**What you should do:**
Check each line of the material below for "Toulon" and copy those where it appears.

**Given data:**
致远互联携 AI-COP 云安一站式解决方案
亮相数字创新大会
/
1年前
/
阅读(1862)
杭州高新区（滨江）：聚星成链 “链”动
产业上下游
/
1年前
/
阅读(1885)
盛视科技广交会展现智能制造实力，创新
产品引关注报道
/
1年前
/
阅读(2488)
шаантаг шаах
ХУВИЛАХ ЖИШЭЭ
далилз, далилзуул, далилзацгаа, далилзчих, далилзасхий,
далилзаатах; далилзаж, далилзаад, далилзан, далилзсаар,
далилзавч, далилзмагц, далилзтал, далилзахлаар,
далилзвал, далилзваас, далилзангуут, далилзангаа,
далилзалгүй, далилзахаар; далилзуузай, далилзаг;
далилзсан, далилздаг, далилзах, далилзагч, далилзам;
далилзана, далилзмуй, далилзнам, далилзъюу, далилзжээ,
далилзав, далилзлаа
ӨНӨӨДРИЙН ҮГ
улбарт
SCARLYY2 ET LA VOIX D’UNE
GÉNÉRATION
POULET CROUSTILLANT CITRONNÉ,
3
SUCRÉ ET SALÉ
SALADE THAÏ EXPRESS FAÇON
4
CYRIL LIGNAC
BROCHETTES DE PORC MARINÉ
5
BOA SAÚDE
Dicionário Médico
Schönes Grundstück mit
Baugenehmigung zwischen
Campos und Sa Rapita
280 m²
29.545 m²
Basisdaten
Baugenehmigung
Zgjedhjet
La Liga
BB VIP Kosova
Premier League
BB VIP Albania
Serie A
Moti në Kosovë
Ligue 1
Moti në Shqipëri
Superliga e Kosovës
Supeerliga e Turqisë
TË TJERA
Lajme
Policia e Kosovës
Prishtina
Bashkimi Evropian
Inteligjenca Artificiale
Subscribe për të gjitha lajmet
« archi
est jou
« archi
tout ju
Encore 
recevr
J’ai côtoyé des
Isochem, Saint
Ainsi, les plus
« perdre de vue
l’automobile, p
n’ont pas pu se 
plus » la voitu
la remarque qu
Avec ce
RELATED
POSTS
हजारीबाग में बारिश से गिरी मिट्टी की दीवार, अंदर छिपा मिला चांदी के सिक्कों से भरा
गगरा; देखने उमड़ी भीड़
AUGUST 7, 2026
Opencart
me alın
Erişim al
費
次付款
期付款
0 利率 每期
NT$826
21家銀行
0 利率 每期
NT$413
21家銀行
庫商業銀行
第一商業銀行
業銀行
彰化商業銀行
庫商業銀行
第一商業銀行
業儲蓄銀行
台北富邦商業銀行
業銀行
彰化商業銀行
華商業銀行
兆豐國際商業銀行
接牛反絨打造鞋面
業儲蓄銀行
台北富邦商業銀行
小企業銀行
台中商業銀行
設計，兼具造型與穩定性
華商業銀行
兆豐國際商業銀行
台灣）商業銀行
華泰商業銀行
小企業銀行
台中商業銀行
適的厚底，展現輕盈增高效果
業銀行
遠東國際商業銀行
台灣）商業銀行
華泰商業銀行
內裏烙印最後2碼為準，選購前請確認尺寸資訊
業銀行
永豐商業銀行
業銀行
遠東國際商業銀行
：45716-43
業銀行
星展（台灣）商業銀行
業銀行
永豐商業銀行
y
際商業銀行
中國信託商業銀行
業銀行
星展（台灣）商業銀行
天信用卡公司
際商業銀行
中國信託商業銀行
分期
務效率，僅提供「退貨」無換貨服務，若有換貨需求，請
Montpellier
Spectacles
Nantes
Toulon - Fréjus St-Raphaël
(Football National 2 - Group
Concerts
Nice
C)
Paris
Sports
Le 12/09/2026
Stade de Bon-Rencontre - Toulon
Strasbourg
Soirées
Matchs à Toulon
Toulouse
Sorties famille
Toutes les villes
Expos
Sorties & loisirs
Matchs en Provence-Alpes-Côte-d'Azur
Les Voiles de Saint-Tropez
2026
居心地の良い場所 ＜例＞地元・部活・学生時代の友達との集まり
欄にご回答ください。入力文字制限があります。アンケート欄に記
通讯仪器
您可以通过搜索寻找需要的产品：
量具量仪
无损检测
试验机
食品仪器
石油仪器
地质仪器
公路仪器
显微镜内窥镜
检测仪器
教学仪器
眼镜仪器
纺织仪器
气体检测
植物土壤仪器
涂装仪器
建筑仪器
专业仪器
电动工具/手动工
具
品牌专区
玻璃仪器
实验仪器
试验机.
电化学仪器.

**Your solution:**
Toulon - Fréjus St-Raphaël
Stade de Bon-Rencontre - Toulon
Matchs à Toulon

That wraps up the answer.